I return today to my fish, and though there have been losses recently, I thought I should show something positive given that there was so much about loss earlier this year.

When disaster struck the pond by the dining room, I removed all the fish that were there except for the one white gourami that had survived. The four catfish, two black and two white, were put into the waterfall pond, where there had been two black catfish earlier. I had not seen much of them in the six months and more they were there, for they lurked in a little cavern behind some of the rocks that had been loosely placed. But they did emerge for food and I would wait most days till I had seen both before moving on to another pond.
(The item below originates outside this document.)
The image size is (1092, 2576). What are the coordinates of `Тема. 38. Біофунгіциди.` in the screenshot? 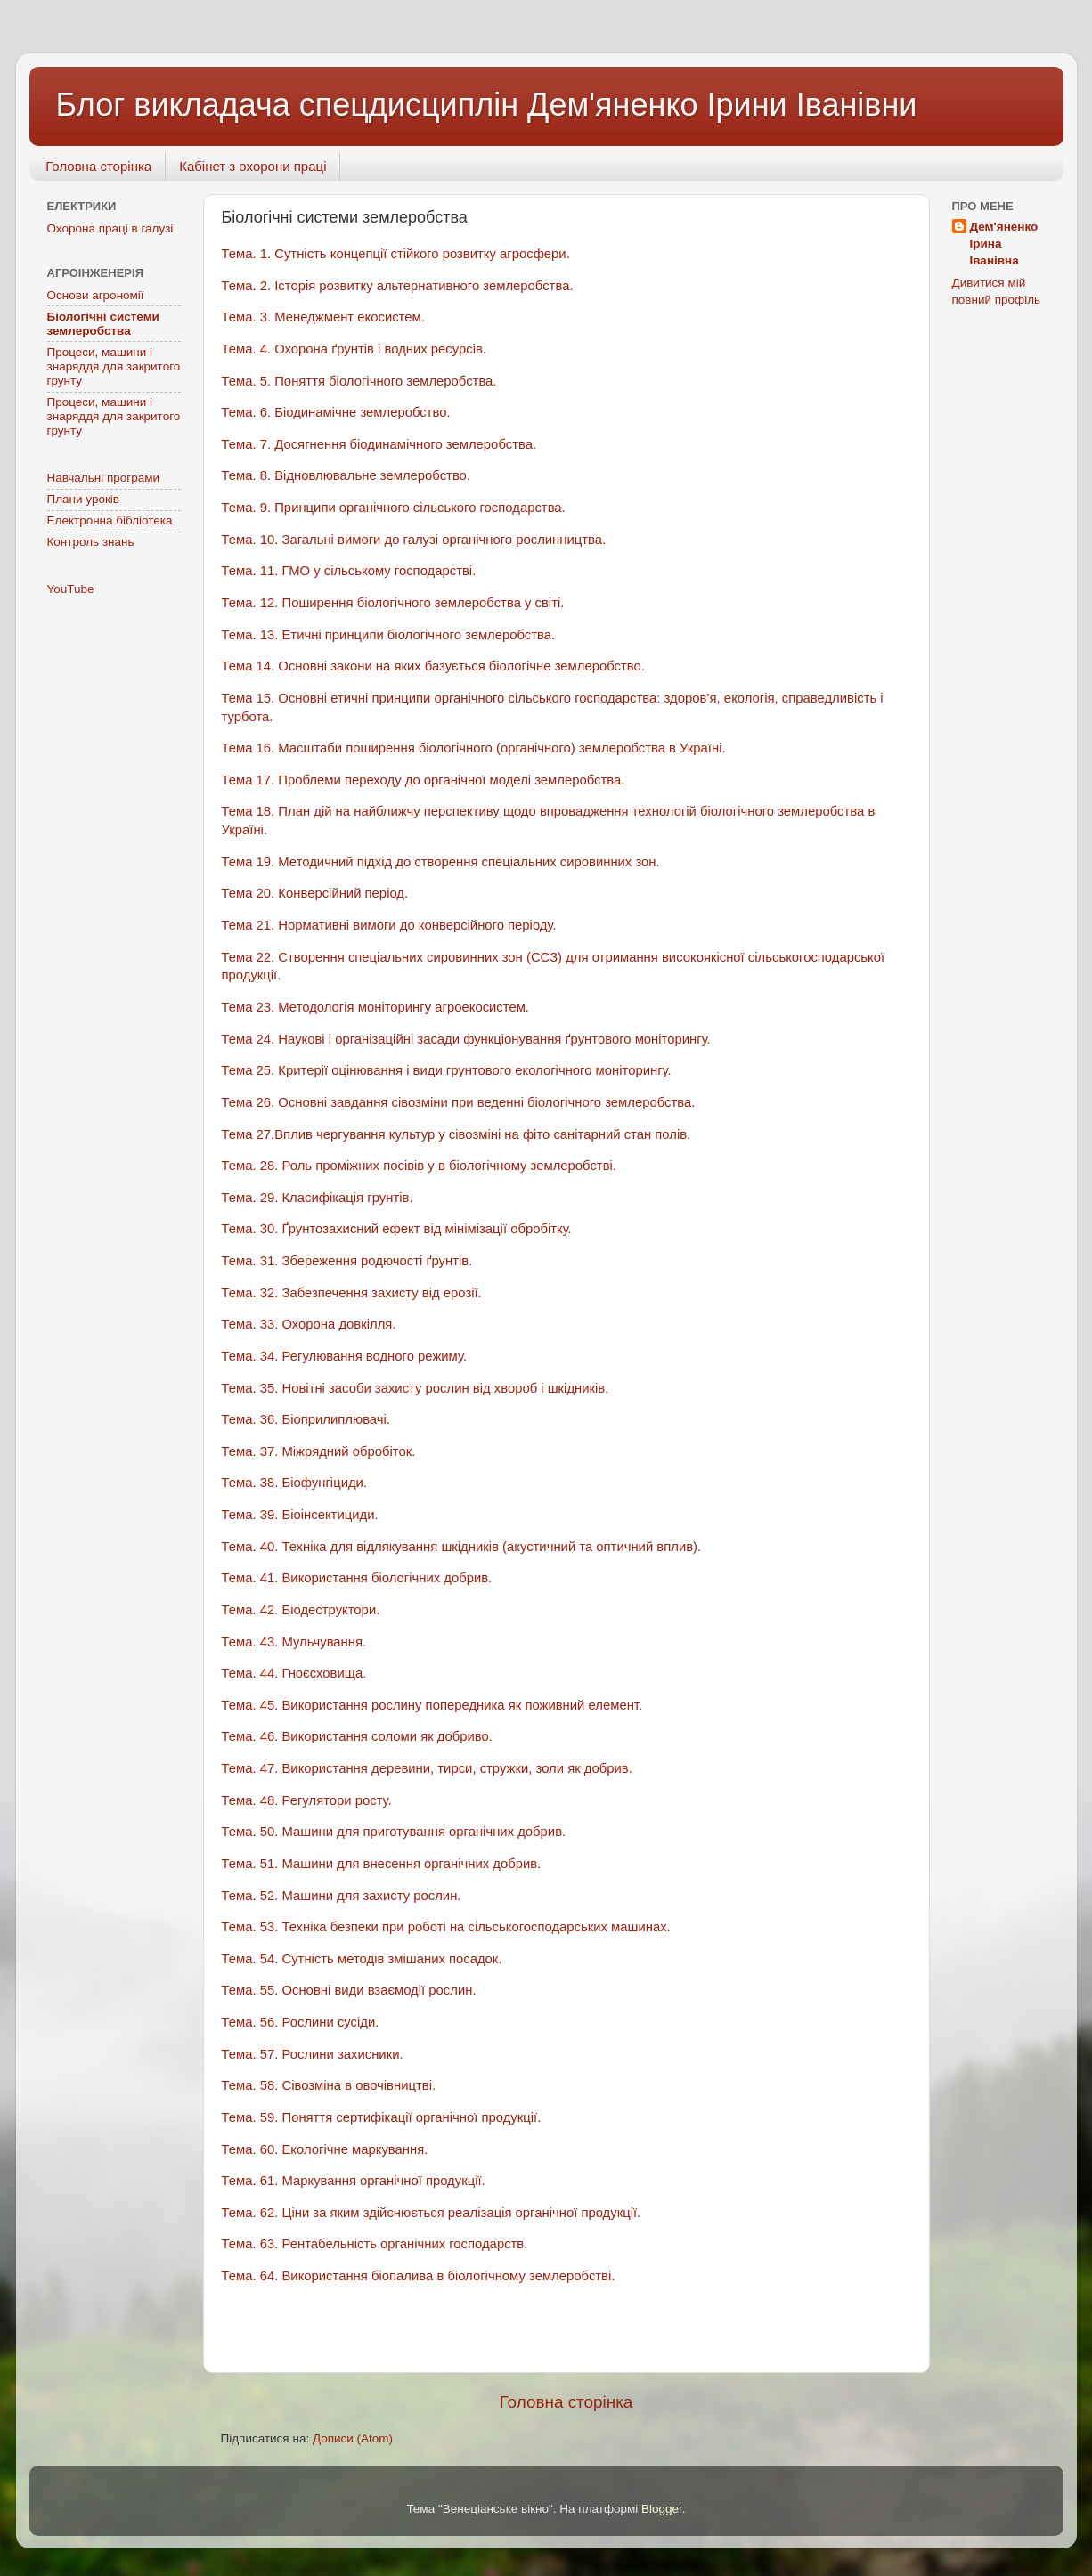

This was unlike the two I had put in the ehala tree pond, whom I had for that reason moved to the dining room pond. There I did see them, so I was sorry to put them in the waterfall pond where I thought they would be elusive, but there seemed no alternative.

And I also put in there the three black catfish which I had put into the tank on the balcony where the white Malavi I had put there had eaten the small fish I had put in there with them. But three of them died, as did one of the four catfish I had started with, so I thought I should that tank of them and instead have little fish.

But when Kavi then added five catfish to the waterfall pond, I told him to remove some of the Malavi which had dominated the pond from the time the original pair there spawned, so that, including later progeny, there were over a dozen there. Four of them were moved to the dining room pond, and some smaller ones to the original lotus pond, to join the little fish I had put there when we replaced the mud.  

And then when the waterfall pond had even numbers as it were of different types of fish, seven black catfish and seven Malavi, four red carp and two white catfish, the black ones were much more confident and they are visible when I get to the pond of a morning. They dart about energetically, and the two white ones emerge from their grotto, and weave in and out amongst the carp and the Malavi.

The first picture shows them all mixed up, with one of the white catfish too at the top. The second shows the pond when it was dominated by the Malavi, and the third the little tank on the balcony with Malavi and catfish. Then I have again the pond, when the red carp had been added, followed by a rare glimpse of an elusive catfish. And finally you see the current menagerie of several colours.